**Supplied records**

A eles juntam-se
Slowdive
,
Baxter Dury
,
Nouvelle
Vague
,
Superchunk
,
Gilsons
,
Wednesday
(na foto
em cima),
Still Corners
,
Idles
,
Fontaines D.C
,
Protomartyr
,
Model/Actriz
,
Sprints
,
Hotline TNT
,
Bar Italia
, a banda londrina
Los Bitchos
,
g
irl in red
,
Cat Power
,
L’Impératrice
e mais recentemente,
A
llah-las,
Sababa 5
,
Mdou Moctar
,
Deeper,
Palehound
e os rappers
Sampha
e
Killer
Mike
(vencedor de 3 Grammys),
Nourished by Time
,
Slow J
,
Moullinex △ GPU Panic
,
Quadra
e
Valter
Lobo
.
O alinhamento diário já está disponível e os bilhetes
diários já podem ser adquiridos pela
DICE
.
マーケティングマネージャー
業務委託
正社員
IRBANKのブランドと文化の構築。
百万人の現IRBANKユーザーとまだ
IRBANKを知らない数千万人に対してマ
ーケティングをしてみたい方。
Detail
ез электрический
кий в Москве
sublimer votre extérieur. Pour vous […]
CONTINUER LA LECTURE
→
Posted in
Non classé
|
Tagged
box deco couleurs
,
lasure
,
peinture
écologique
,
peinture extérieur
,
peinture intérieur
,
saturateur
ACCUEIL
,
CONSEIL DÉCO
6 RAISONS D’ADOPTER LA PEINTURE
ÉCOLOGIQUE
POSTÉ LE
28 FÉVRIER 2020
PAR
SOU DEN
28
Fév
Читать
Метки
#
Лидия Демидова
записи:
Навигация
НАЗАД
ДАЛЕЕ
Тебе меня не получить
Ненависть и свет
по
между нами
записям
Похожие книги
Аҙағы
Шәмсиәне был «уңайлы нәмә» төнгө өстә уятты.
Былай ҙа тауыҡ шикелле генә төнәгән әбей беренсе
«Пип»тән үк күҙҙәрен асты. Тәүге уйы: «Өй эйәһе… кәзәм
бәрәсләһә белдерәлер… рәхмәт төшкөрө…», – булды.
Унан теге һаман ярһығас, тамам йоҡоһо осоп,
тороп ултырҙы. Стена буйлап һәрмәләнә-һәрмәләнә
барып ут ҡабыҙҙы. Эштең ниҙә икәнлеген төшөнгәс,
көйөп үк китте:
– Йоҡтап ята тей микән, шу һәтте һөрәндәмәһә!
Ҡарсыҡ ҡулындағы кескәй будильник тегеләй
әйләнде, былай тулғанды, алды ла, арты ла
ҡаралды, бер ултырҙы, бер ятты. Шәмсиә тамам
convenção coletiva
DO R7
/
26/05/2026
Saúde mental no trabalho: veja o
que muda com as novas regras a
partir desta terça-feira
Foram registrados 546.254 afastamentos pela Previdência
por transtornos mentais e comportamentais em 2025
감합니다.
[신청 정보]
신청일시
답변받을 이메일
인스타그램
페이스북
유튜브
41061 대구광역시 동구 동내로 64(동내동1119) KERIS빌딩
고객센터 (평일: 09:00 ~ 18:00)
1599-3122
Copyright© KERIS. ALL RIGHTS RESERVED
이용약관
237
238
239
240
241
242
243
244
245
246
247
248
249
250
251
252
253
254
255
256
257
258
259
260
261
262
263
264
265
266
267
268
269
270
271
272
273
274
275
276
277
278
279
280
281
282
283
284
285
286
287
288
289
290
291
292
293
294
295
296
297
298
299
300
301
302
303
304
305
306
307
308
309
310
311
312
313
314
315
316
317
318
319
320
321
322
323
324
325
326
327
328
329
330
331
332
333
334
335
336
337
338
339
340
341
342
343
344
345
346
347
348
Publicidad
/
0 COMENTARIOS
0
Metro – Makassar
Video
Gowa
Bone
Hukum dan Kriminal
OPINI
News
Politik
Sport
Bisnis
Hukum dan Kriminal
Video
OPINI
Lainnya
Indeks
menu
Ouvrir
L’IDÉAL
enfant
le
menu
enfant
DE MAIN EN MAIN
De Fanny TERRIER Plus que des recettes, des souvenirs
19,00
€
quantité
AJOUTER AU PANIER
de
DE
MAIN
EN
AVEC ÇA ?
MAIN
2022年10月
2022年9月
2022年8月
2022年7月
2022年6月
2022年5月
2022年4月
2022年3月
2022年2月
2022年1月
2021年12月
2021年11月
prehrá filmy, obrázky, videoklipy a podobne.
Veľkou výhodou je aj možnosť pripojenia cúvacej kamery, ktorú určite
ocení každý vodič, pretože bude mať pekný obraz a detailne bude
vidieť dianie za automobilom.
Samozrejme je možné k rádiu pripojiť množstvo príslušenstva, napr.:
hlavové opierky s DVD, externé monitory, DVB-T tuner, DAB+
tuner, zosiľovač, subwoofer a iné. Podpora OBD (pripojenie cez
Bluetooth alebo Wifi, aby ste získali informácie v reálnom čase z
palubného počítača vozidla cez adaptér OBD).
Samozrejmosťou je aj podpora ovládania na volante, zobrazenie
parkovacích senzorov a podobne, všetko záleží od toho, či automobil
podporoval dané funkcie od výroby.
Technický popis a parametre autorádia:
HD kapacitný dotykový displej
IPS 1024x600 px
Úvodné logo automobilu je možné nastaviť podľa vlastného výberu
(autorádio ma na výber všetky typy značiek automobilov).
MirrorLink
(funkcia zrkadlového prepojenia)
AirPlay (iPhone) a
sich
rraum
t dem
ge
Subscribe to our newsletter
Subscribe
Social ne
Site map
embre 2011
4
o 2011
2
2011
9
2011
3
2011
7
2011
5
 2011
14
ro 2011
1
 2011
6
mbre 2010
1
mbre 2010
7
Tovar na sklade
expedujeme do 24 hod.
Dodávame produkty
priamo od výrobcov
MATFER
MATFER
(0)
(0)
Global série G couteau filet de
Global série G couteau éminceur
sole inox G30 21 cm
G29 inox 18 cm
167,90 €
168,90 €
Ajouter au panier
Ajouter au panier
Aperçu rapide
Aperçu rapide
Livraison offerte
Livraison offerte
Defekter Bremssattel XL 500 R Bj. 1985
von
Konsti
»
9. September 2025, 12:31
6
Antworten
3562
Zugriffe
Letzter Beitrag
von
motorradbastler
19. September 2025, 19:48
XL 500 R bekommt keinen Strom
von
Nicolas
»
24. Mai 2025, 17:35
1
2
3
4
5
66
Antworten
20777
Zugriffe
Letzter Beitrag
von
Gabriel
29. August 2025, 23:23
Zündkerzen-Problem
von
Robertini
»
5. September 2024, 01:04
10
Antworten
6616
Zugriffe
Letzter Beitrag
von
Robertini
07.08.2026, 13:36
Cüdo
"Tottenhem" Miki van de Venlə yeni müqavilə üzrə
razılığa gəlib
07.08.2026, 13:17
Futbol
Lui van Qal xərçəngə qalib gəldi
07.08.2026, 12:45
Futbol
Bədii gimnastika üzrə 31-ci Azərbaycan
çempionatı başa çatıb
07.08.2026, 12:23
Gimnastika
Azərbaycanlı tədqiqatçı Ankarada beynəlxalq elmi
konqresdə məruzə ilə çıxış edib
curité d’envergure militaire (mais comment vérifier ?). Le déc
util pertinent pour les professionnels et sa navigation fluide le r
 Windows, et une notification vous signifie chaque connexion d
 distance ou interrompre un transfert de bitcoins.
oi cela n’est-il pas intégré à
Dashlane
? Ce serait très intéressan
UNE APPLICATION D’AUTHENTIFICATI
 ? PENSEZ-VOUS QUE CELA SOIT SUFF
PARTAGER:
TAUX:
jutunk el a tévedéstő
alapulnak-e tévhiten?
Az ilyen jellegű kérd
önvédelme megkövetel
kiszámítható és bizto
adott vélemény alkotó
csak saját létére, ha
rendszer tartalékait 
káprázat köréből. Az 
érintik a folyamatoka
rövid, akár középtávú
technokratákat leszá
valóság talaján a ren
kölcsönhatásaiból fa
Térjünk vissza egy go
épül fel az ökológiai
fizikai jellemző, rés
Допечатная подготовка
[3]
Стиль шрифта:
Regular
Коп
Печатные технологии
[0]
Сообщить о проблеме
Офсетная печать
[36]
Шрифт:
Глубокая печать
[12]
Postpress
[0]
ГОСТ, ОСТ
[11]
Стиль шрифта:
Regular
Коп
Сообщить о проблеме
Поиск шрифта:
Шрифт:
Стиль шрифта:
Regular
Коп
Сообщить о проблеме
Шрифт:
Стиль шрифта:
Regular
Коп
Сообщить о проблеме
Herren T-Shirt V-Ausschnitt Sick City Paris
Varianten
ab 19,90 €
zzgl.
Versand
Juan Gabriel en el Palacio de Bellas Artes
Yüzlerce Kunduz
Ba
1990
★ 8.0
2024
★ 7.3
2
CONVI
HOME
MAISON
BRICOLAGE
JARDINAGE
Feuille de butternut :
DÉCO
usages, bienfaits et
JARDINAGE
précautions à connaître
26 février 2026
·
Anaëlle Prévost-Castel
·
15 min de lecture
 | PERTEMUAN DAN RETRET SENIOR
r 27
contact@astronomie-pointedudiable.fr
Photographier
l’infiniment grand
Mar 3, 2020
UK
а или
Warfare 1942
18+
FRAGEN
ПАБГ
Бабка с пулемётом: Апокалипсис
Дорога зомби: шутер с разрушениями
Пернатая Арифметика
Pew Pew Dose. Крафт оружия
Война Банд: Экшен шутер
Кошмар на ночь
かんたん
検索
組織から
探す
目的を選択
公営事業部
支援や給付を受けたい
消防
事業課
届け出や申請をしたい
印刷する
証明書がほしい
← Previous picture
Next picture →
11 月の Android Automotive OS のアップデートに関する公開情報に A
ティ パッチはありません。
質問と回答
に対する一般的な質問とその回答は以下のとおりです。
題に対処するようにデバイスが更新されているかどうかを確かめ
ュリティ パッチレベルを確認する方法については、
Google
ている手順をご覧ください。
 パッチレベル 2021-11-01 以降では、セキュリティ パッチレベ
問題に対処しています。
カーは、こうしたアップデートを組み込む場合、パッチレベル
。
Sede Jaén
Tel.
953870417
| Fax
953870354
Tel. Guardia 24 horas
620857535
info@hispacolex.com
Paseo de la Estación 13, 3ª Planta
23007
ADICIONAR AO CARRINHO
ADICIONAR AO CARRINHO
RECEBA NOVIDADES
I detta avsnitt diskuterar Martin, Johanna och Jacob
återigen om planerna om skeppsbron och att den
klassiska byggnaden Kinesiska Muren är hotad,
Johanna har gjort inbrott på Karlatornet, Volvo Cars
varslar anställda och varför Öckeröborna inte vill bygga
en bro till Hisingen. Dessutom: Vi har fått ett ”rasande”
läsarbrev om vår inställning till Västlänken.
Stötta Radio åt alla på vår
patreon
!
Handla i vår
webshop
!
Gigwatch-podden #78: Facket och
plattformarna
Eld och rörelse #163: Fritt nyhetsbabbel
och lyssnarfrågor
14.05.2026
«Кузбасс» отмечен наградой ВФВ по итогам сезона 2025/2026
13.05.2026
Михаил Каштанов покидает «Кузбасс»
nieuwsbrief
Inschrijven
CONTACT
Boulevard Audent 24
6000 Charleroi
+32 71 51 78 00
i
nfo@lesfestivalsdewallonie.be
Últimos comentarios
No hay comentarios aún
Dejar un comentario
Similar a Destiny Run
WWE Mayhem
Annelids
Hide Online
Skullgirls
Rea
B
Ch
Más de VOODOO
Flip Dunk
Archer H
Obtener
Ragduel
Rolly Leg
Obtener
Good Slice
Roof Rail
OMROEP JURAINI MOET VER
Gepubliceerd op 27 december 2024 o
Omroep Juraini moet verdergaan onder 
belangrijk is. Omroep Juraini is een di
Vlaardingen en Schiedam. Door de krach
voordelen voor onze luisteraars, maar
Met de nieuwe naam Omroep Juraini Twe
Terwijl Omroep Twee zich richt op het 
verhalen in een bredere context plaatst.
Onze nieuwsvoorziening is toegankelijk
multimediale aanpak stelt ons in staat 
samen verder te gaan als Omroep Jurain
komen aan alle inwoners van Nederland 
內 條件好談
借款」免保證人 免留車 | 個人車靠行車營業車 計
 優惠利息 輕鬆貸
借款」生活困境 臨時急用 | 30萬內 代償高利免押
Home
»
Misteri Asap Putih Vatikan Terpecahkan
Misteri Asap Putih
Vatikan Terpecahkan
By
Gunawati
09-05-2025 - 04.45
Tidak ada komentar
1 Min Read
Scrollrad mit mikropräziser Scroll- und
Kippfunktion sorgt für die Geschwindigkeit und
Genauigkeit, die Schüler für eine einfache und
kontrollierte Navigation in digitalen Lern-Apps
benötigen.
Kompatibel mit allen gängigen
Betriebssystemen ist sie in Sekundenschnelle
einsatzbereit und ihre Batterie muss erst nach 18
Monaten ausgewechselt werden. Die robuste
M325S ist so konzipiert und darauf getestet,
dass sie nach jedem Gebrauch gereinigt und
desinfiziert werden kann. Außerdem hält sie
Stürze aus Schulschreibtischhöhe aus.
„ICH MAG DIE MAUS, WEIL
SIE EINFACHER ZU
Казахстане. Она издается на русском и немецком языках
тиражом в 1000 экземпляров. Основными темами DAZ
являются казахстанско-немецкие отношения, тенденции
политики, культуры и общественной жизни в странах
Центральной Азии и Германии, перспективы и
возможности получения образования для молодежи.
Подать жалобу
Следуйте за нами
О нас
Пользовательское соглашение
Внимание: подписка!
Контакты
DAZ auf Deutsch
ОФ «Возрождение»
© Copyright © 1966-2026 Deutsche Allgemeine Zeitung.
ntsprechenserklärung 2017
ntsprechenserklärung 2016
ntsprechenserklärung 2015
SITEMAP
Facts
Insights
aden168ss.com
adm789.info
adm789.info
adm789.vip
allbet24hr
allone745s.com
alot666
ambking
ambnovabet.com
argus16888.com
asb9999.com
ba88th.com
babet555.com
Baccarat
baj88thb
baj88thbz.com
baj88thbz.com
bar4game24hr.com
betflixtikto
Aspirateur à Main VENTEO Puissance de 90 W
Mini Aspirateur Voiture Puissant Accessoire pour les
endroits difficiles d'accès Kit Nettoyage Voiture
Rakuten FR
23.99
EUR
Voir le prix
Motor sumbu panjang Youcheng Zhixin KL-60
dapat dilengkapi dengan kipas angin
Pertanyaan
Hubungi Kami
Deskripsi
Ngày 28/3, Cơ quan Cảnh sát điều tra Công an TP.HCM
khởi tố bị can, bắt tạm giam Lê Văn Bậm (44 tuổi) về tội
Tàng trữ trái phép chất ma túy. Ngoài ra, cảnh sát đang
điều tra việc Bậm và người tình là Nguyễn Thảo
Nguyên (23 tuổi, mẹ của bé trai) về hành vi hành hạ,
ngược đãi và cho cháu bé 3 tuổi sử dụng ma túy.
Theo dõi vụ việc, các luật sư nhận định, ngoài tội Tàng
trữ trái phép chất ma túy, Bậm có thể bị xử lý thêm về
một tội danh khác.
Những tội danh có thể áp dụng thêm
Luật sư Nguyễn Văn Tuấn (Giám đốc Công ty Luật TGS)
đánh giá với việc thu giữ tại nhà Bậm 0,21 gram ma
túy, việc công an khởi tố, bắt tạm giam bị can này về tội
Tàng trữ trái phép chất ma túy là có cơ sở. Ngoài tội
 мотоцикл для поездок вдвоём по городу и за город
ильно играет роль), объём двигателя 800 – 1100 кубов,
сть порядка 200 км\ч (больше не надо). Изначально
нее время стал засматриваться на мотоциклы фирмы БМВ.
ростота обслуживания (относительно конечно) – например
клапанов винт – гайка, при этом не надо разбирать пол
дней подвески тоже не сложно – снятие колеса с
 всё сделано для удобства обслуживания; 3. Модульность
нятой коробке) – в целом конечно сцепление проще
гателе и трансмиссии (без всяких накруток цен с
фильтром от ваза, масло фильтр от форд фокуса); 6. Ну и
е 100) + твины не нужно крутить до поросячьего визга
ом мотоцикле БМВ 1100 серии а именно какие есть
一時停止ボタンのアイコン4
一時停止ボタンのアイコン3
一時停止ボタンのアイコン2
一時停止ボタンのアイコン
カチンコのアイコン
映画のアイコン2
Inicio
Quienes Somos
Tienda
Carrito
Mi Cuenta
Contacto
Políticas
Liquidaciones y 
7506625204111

**Problem details**
The answer must be every line of the entries that includes the word "шутер".

**Answer**
Дорога зомби: шутер с разрушениями
Война Банд: Экшен шутер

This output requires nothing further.